Docker containers in swarm mode using Consul

marco cipri
9 min readAug 4, 2017

--

Brief intro :

Since I read about microservices as a way of designing software applications as suites of independently deployable servicesI’m very intrigued by the docker and in the last six months I wondered what sorts out when we mix Consul and the last native swarm-mode.
Can we have a reliable system with less effort and less maintenance?
How could we have centralized key configuration and service discovery? Can the system self manages fault conditions and load variations?
I’ll try to show my point of view whit a practical (and implemented) solution for an extendible architecture. This post is intended to be the logbook of this journey.wor

hope you enjoy the recipe…

Ingredients :

  • docker : v1.12 the container swarm
  • consul : service discovery, healt and Key/Value repository
  • nodejs : fast and easy for demo microservices
  • haproxy : software load balancer
  • EnvConsul and Consultemplate :
  • soundtrack : https://en.wikipedia.org/wiki/Algiers_(band)

stirred, not shacked…

Desiderata :

what I want to have is an extensible framework, easy to scale then:

  • centralize the services configurations
  • add new service workers dinamically at “run time”
  • have centralised health checks
  • automatic worker remove in case of fault
  • transparent load balancing

High level Description:

Only for instance the service exposed by the system is a token generator (very basic and trivial implements a Access Token pattern). Token service could involves JWT but I like to write few node’s code lines and to show how we integrate service discover, Key/Value repository and fault management. For this round the token service is written in javascript and runs on node.js, microservice’s configuration is stored on a Consul (KV) cluster which acts also as dynamic discovery, DNS service and basic failover. The same service will be delivered by an appropriate number of independent swarms, in case is needed, a new swarm. Haproxy provides the load balanced entry points from outbound and send the requests to the swarms. Security matters are out of the scope of this post. For now, focus on reliability, balancing and adaptability….
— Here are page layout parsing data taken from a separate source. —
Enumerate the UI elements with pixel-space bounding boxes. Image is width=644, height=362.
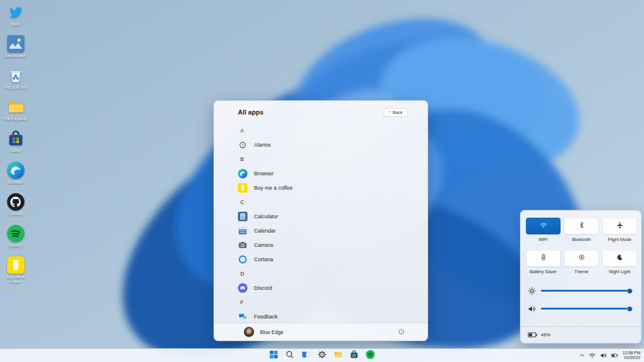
desktop-icon-label: Blue [11,22,20,27]
taskbar-task-view-button[interactable] [301,351,311,361]
quick-setting-wifi: WiFi [526,218,561,242]
tray-clock[interactable]: 12:58 PM 02/20/22 [623,351,640,360]
desktop-icon-buy-me-a-coffee[interactable]: Buy me a coffee [1,256,30,286]
airplane-toggle[interactable] [602,218,637,234]
toggle-label: Flight Mode [608,237,631,242]
task-view-icon [302,350,311,361]
quick-setting-battery-saver: Battery Saver [526,250,561,274]
tray-volume-icon[interactable] [600,352,607,359]
quick-setting-night-light: Night Light [602,250,637,274]
volume-slider-thumb[interactable] [627,307,632,311]
desktop-icon-store[interactable]: Store [1,130,30,159]
tray-battery-icon[interactable] [611,352,618,359]
toggle-label: Theme [574,269,588,274]
app-item-label: Buy me a coffee [254,185,293,191]
volume-slider[interactable] [541,308,633,310]
taskbar-spotify-button[interactable] [366,351,376,361]
all-apps-panel: All apps ‹ Back A Alarms B Browser Buy m… [213,100,428,341]
desktop: Blue Landscape Recycle Bin File Explorer… [0,0,644,362]
tray-wifi-icon[interactable] [589,352,596,359]
desktop-icon-github[interactable]: GitHub [1,193,30,222]
battery-icon [528,330,538,341]
app-item-cortana[interactable]: Cortana [238,252,416,267]
search-icon [286,350,295,361]
bluetooth-toggle[interactable] [564,218,599,234]
app-item-alarms[interactable]: Alarms [238,138,416,152]
app-item-label: Discord [254,285,273,291]
feedback-icon [238,312,247,321]
quick-setting-theme: Theme [564,250,599,274]
desktop-icon-recycle-bin[interactable]: Recycle Bin [1,67,30,96]
app-item-browser[interactable]: Browser [238,166,416,181]
settings-gear-icon [318,350,327,361]
battery-saver-toggle[interactable] [526,250,561,267]
desktop-icon-label: Browser [8,180,23,185]
tray-date: 02/20/22 [623,355,640,360]
app-item-label: Calendar [254,228,276,234]
landscape-icon [7,35,24,52]
calculator-icon [238,212,247,221]
app-item-discord[interactable]: Discord [238,281,416,295]
taskbar-search-button[interactable] [285,351,295,361]
taskbar-start-button[interactable] [269,351,279,361]
chevron-up-icon[interactable] [580,354,584,357]
night-light-toggle[interactable] [602,250,637,267]
section-letter-a[interactable]: A [238,123,416,138]
camera-icon [238,240,247,250]
desktop-icon-label: GitHub [9,212,22,216]
desktop-icon-file-explorer[interactable]: File Explorer [1,98,30,128]
toggle-label: WiFi [539,237,548,242]
calendar-icon [238,226,247,236]
user-account-button[interactable]: Blue Edge [244,327,283,337]
github-icon [7,193,24,211]
edge-icon [238,169,247,178]
chevron-left-icon: ‹ [389,110,391,115]
desktop-icon-blue[interactable]: Blue [1,4,30,33]
brightness-slider-thumb[interactable] [627,289,632,293]
recycle-bin-icon [7,67,24,84]
brightness-slider[interactable] [541,290,633,292]
app-item-camera[interactable]: Camera [238,238,416,252]
desktop-icon-landscape[interactable]: Landscape [1,35,30,64]
taskbar: 12:58 PM 02/20/22 [0,348,644,362]
store-icon [350,350,359,361]
desktop-icon-label: Recycle Bin [5,85,27,90]
section-letter-f[interactable]: F [238,295,416,310]
brightness-icon [528,287,536,295]
app-item-feedback[interactable]: Feedback [238,310,416,323]
coffee-icon [7,256,24,274]
section-letter-c[interactable]: C [238,195,416,209]
night-light-icon [616,253,624,264]
taskbar-store-button[interactable] [349,351,360,361]
bluetooth-icon [578,221,586,231]
app-item-calendar[interactable]: Calendar [238,224,416,238]
battery-percentage: 45% [541,332,550,338]
start-menu-footer: Blue Edge [214,323,428,341]
app-item-label: Browser [254,171,274,177]
app-item-label: Calculator [254,214,278,219]
desktop-icon-list: Blue Landscape Recycle Bin File Explorer… [1,4,30,286]
taskbar-tray: 12:58 PM 02/20/22 [580,349,640,362]
taskbar-settings-button[interactable] [317,351,327,361]
spotify-icon [7,225,24,242]
power-button[interactable] [397,327,407,337]
airplane-icon [616,221,624,231]
app-item-calculator[interactable]: Calculator [238,209,416,224]
toggle-label: Battery Saver [530,269,556,274]
battery-saver-icon [540,253,547,264]
section-letter-d[interactable]: D [238,267,416,281]
wifi-toggle[interactable] [526,218,561,234]
desktop-icon-browser[interactable]: Browser [1,162,30,191]
app-item-buy-me-a-coffee[interactable]: Buy me a coffee [238,181,416,195]
section-letter-b[interactable]: B [238,152,416,166]
desktop-icon-spotify[interactable]: Spotify [1,225,30,254]
theme-toggle[interactable] [564,250,599,267]
wifi-icon [540,221,547,231]
taskbar-center-icons [269,349,376,362]
store-icon [7,130,24,147]
taskbar-file-explorer-button[interactable] [333,351,343,361]
back-button[interactable]: ‹ Back [383,108,408,117]
desktop-icon-label: Buy me a coffee [1,275,30,284]
quick-settings-grid: WiFi Bluetooth Flight Mode Battery Saver [521,211,641,274]
desktop-icon-label: Landscape [5,54,26,58]
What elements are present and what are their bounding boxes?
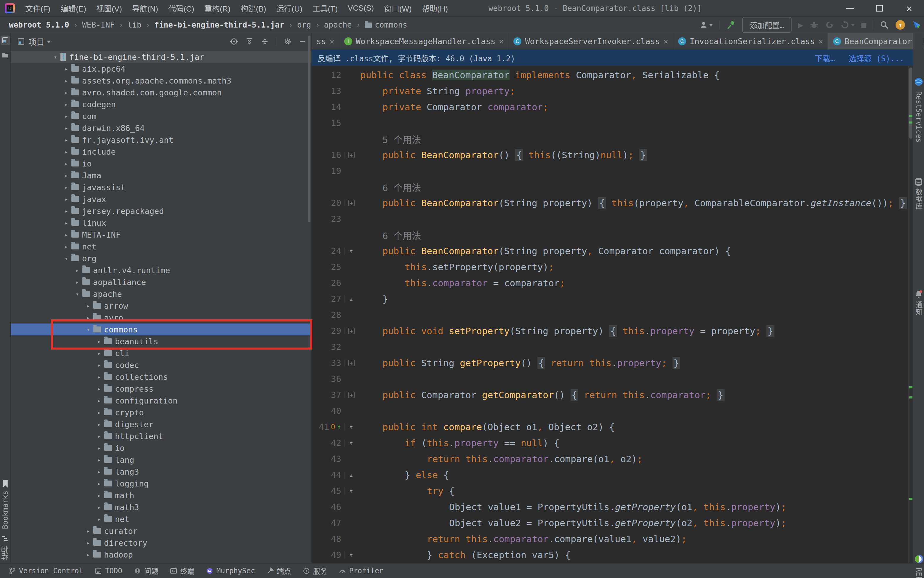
- tree-chevron-icon[interactable]: ▸: [61, 208, 71, 214]
- status-item-branch[interactable]: Version Control: [8, 567, 83, 575]
- profile-run-button[interactable]: [825, 20, 834, 29]
- close-icon[interactable]: ×: [499, 37, 503, 46]
- close-icon[interactable]: ×: [330, 37, 335, 46]
- collapse-all-icon[interactable]: [261, 37, 269, 45]
- choose-sources-link[interactable]: 选择源 (S)...: [848, 52, 904, 63]
- fold-expand-icon[interactable]: +: [348, 152, 355, 158]
- tree-chevron-icon[interactable]: ▸: [61, 89, 71, 96]
- tree-row[interactable]: ▸crypto: [11, 406, 311, 418]
- tree-row[interactable]: ▸aopalliance: [11, 276, 311, 288]
- tree-row[interactable]: ▸logging: [11, 477, 311, 489]
- add-configuration-button[interactable]: 添加配置…: [742, 17, 792, 33]
- debug-button[interactable]: [810, 20, 818, 29]
- tree-chevron-icon[interactable]: ▸: [61, 219, 71, 226]
- fold-expand-icon[interactable]: +: [348, 200, 355, 206]
- hide-panel-icon[interactable]: [299, 37, 307, 45]
- tree-row[interactable]: ▾fine-bi-engine-third-5.1.jar: [11, 51, 311, 63]
- tree-row[interactable]: ▸jersey.repackaged: [11, 205, 311, 217]
- tool-button-repl-label[interactable]: REPL: [913, 568, 924, 578]
- locate-file-icon[interactable]: [230, 37, 238, 45]
- ide-plugin-icon[interactable]: [911, 20, 921, 29]
- tool-button-database-label[interactable]: 数据库: [913, 188, 924, 210]
- tree-row[interactable]: ▸arrow: [11, 300, 311, 312]
- menu-item[interactable]: 视图(V): [91, 0, 127, 16]
- fold-expand-icon[interactable]: +: [348, 360, 355, 366]
- minimize-button[interactable]: [835, 0, 865, 16]
- fold-collapse-icon[interactable]: ▿: [349, 439, 353, 447]
- fold-expand-icon[interactable]: +: [348, 392, 355, 398]
- tool-button-structure-label[interactable]: 结构: [0, 546, 10, 560]
- tree-row[interactable]: ▸curator: [11, 525, 311, 537]
- tree-row[interactable]: ▸include: [11, 146, 311, 157]
- status-item-murphysec[interactable]: MurphySec: [206, 567, 255, 575]
- tree-chevron-icon[interactable]: ▸: [61, 65, 71, 72]
- tree-row[interactable]: ▸javassist: [11, 181, 311, 193]
- tool-button-notifications[interactable]: [913, 290, 924, 299]
- breadcrumb-item[interactable]: commons: [375, 20, 408, 29]
- tree-row[interactable]: ▸lang3: [11, 466, 311, 477]
- tree-row[interactable]: ▸io: [11, 442, 311, 454]
- tree-row[interactable]: ▸math: [11, 489, 311, 501]
- stop-button[interactable]: ■: [861, 20, 866, 30]
- tree-chevron-icon[interactable]: ▸: [94, 421, 104, 427]
- fold-collapse-icon[interactable]: ▿: [349, 247, 353, 255]
- tree-chevron-icon[interactable]: ▾: [50, 54, 60, 60]
- tree-row[interactable]: ▸configuration: [11, 395, 311, 406]
- tree-row[interactable]: ▸collections: [11, 371, 311, 383]
- tree-chevron-icon[interactable]: ▸: [61, 148, 71, 155]
- tree-chevron-icon[interactable]: ▸: [61, 172, 71, 179]
- menu-item[interactable]: 运行(U): [271, 0, 307, 16]
- menu-item[interactable]: VCS(S): [343, 0, 379, 16]
- status-item-terminal[interactable]: 终端: [170, 565, 195, 576]
- tool-button-bookmarks[interactable]: [0, 480, 10, 488]
- breadcrumb-item[interactable]: fine-bi-engine-third-5.1.jar: [154, 20, 284, 29]
- editor-tab[interactable]: IWorkspaceMessageHandler.class×: [339, 33, 509, 49]
- tree-chevron-icon[interactable]: ▸: [94, 397, 104, 404]
- status-item-services[interactable]: 服务: [302, 565, 327, 576]
- fold-collapse-icon[interactable]: ▿: [349, 423, 353, 431]
- tree-chevron-icon[interactable]: ▸: [61, 231, 71, 238]
- tree-chevron-icon[interactable]: ▸: [61, 196, 71, 202]
- tool-button-project[interactable]: [0, 36, 10, 45]
- tree-row[interactable]: ▸hadoop: [11, 549, 311, 560]
- tree-row[interactable]: ▸net: [11, 240, 311, 252]
- menu-item[interactable]: 编辑(E): [55, 0, 91, 16]
- search-everywhere-button[interactable]: [880, 20, 889, 29]
- close-icon[interactable]: ×: [818, 37, 823, 46]
- tree-chevron-icon[interactable]: ▸: [83, 539, 93, 546]
- tree-chevron-icon[interactable]: ▾: [61, 255, 71, 261]
- tree-chevron-icon[interactable]: ▸: [61, 136, 71, 143]
- menu-item[interactable]: 窗口(W): [379, 0, 417, 16]
- tree-chevron-icon[interactable]: ▸: [61, 184, 71, 190]
- tree-row[interactable]: ▸lang: [11, 454, 311, 466]
- fold-collapse-icon[interactable]: ▵: [349, 295, 353, 303]
- close-button[interactable]: ×: [895, 0, 924, 16]
- build-hammer-button[interactable]: [726, 20, 736, 29]
- tree-chevron-icon[interactable]: ▸: [61, 243, 71, 250]
- editor-scrollbar-thumb[interactable]: [909, 68, 913, 139]
- tree-chevron-icon[interactable]: ▸: [94, 504, 104, 510]
- editor-tab[interactable]: CWorkspaceServerInvoker.class×: [509, 33, 673, 49]
- tree-row[interactable]: ▸darwin.x86_64: [11, 122, 311, 134]
- menu-item[interactable]: 帮助(H): [417, 0, 453, 16]
- code-editor[interactable]: 12public class BeanComparator implements…: [312, 66, 908, 563]
- tree-chevron-icon[interactable]: ▸: [94, 362, 104, 368]
- tree-chevron-icon[interactable]: ▸: [61, 160, 71, 167]
- tool-button-repl[interactable]: [913, 555, 924, 563]
- tree-row[interactable]: ▸linux: [11, 217, 311, 229]
- tree-row[interactable]: ▸directory: [11, 537, 311, 549]
- tool-button-structure[interactable]: [0, 535, 10, 542]
- tree-chevron-icon[interactable]: ▸: [94, 468, 104, 475]
- fold-expand-icon[interactable]: +: [348, 328, 355, 334]
- tree-chevron-icon[interactable]: ▸: [94, 373, 104, 380]
- tree-row[interactable]: ▾org: [11, 252, 311, 264]
- maximize-button[interactable]: [865, 0, 895, 16]
- menu-item[interactable]: 工具(T): [307, 0, 343, 16]
- tree-chevron-icon[interactable]: ▸: [94, 480, 104, 487]
- tree-row[interactable]: ▸io: [11, 157, 311, 169]
- tree-chevron-icon[interactable]: ▸: [94, 409, 104, 416]
- tree-chevron-icon[interactable]: ▸: [83, 551, 93, 558]
- breadcrumb-item[interactable]: org: [297, 20, 311, 29]
- run-button[interactable]: ▶: [798, 20, 803, 30]
- tree-row[interactable]: ▸net: [11, 513, 311, 525]
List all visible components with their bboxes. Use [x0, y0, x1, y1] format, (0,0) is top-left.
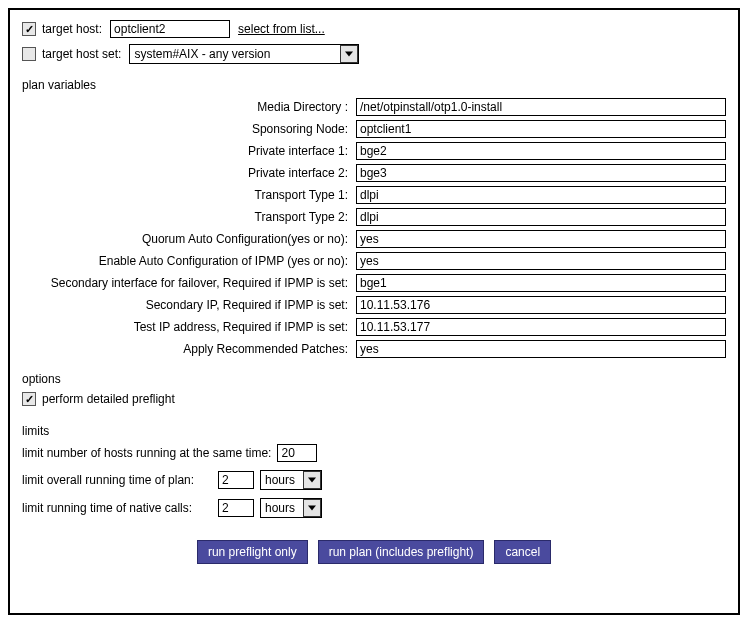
plan-var-label: Quorum Auto Configuration(yes or no):: [22, 232, 356, 246]
limits-title: limits: [22, 424, 726, 438]
perform-preflight-checkbox[interactable]: [22, 392, 36, 406]
limit-native-time-row: limit running time of native calls: hour…: [22, 498, 726, 518]
target-host-set-value: system#AIX - any version: [134, 47, 270, 61]
plan-var-row: Test IP address, Required if IPMP is set…: [22, 318, 726, 336]
select-from-list-link[interactable]: select from list...: [238, 22, 325, 36]
plan-var-input[interactable]: [356, 164, 726, 182]
limit-hosts-row: limit number of hosts running at the sam…: [22, 444, 726, 462]
plan-var-label: Apply Recommended Patches:: [22, 342, 356, 356]
plan-var-label: Transport Type 2:: [22, 210, 356, 224]
dialog-frame: target host: select from list... target …: [8, 8, 740, 615]
plan-var-label: Secondary IP, Required if IPMP is set:: [22, 298, 356, 312]
plan-var-row: Sponsoring Node:: [22, 120, 726, 138]
plan-var-label: Enable Auto Configuration of IPMP (yes o…: [22, 254, 356, 268]
plan-var-label: Private interface 2:: [22, 166, 356, 180]
plan-var-row: Quorum Auto Configuration(yes or no):: [22, 230, 726, 248]
target-host-label: target host:: [42, 22, 102, 36]
plan-var-input[interactable]: [356, 274, 726, 292]
plan-var-input[interactable]: [356, 120, 726, 138]
plan-var-row: Apply Recommended Patches:: [22, 340, 726, 358]
target-host-row: target host: select from list...: [22, 20, 726, 38]
plan-var-input[interactable]: [356, 208, 726, 226]
target-host-input[interactable]: [110, 20, 230, 38]
limit-plan-time-label: limit overall running time of plan:: [22, 473, 212, 487]
plan-var-input[interactable]: [356, 98, 726, 116]
plan-var-label: Test IP address, Required if IPMP is set…: [22, 320, 356, 334]
plan-var-row: Private interface 1:: [22, 142, 726, 160]
plan-var-label: Private interface 1:: [22, 144, 356, 158]
cancel-button[interactable]: cancel: [494, 540, 551, 564]
limit-native-time-input[interactable]: [218, 499, 254, 517]
plan-var-row: Transport Type 1:: [22, 186, 726, 204]
limit-native-time-unit-select[interactable]: hours: [260, 498, 322, 518]
plan-var-input[interactable]: [356, 142, 726, 160]
chevron-down-icon: [303, 499, 321, 517]
plan-var-input[interactable]: [356, 296, 726, 314]
run-preflight-button[interactable]: run preflight only: [197, 540, 308, 564]
plan-var-input[interactable]: [356, 186, 726, 204]
plan-var-label: Media Directory :: [22, 100, 356, 114]
run-plan-button[interactable]: run plan (includes preflight): [318, 540, 485, 564]
plan-var-row: Enable Auto Configuration of IPMP (yes o…: [22, 252, 726, 270]
limit-plan-time-unit: hours: [265, 473, 295, 487]
limit-native-time-label: limit running time of native calls:: [22, 501, 212, 515]
plan-var-row: Secondary IP, Required if IPMP is set:: [22, 296, 726, 314]
perform-preflight-row: perform detailed preflight: [22, 392, 726, 406]
plan-var-row: Transport Type 2:: [22, 208, 726, 226]
limit-plan-time-input[interactable]: [218, 471, 254, 489]
target-host-set-label: target host set:: [42, 47, 121, 61]
plan-var-input[interactable]: [356, 230, 726, 248]
target-host-checkbox[interactable]: [22, 22, 36, 36]
plan-var-label: Secondary interface for failover, Requir…: [22, 276, 356, 290]
plan-var-row: Private interface 2:: [22, 164, 726, 182]
plan-var-label: Sponsoring Node:: [22, 122, 356, 136]
chevron-down-icon: [340, 45, 358, 63]
target-host-set-select[interactable]: system#AIX - any version: [129, 44, 359, 64]
perform-preflight-label: perform detailed preflight: [42, 392, 175, 406]
limit-plan-time-row: limit overall running time of plan: hour…: [22, 470, 726, 490]
plan-var-row: Media Directory :: [22, 98, 726, 116]
button-bar: run preflight only run plan (includes pr…: [22, 540, 726, 564]
limit-hosts-label: limit number of hosts running at the sam…: [22, 446, 271, 460]
plan-variables-title: plan variables: [22, 78, 726, 92]
options-title: options: [22, 372, 726, 386]
limit-plan-time-unit-select[interactable]: hours: [260, 470, 322, 490]
target-host-set-row: target host set: system#AIX - any versio…: [22, 44, 726, 64]
plan-var-input[interactable]: [356, 340, 726, 358]
plan-var-row: Secondary interface for failover, Requir…: [22, 274, 726, 292]
plan-var-input[interactable]: [356, 252, 726, 270]
limit-hosts-input[interactable]: [277, 444, 317, 462]
limit-native-time-unit: hours: [265, 501, 295, 515]
chevron-down-icon: [303, 471, 321, 489]
plan-var-label: Transport Type 1:: [22, 188, 356, 202]
plan-variables-list: Media Directory :Sponsoring Node:Private…: [22, 98, 726, 358]
target-host-set-checkbox[interactable]: [22, 47, 36, 61]
plan-var-input[interactable]: [356, 318, 726, 336]
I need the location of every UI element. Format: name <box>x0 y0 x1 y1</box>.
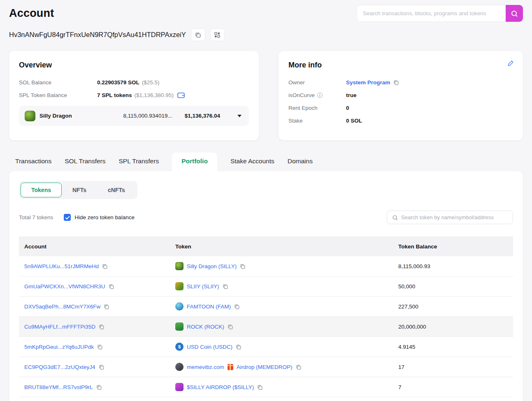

below the system view from hight perspective :

The Code :

in order to follow the recipe you must install docker and virtualbox on your machine. All servers will be deployed locally.

Scripts are stored on github at : (https://github.com/marcocipri/docker-framework-I)

are docker-machine based therefore quite adjustable i . order to deploy on google, amazon etc. etc.

microservice code is on (https://github.com/marcocipri/tokenmanager)

The Core :

this is the heart of the system. In this case I have choosed Consul, scripts provide 3 nodes but could be increased as needed. below a brief description of the usage of the script devoted to the creation of the core (see on git)

create_core_vms.sh : creates the VMfore the Consul servers. For test the local virtual box is enough. in the script will be created just 3 very light VMs using doker-machine tool : core-vm1, core-vm2, core-vm3. Extends as you like. VMs are based on “boot2docker.iso” nad isn’t intented to be used on production enviroment. At the end of this script you can see

and on Virtualbox

deploy_consul_srv.sh : Consul servers deploy. Consul cluster requires at least three nodes (2N+1) and is declared in bootstrap-expect parameter in accordance with the consensus protocol specs. Consul are deployed as dockers using the official image from hub.docker.com . Services are exposed on the default ports but the DNS services are exposed on the standard port (53) instead (8600). Now we have our living DNS. To archive the port binding the usage of the host’s network is required. At the end of the script you can see

and the consul user interface is available on each node on port 8500

all the three nodes are available and are shown as part of the cluster.

set_consul_env.sh : sets the first KV entries on the Consul cluster. very trivial by curl command. Now the KV are visible on the Consul UI :

KY values could be updated by UI or rest API and plays in this architecture as centralized configuration. Next we see how the microservices read the KV by rest.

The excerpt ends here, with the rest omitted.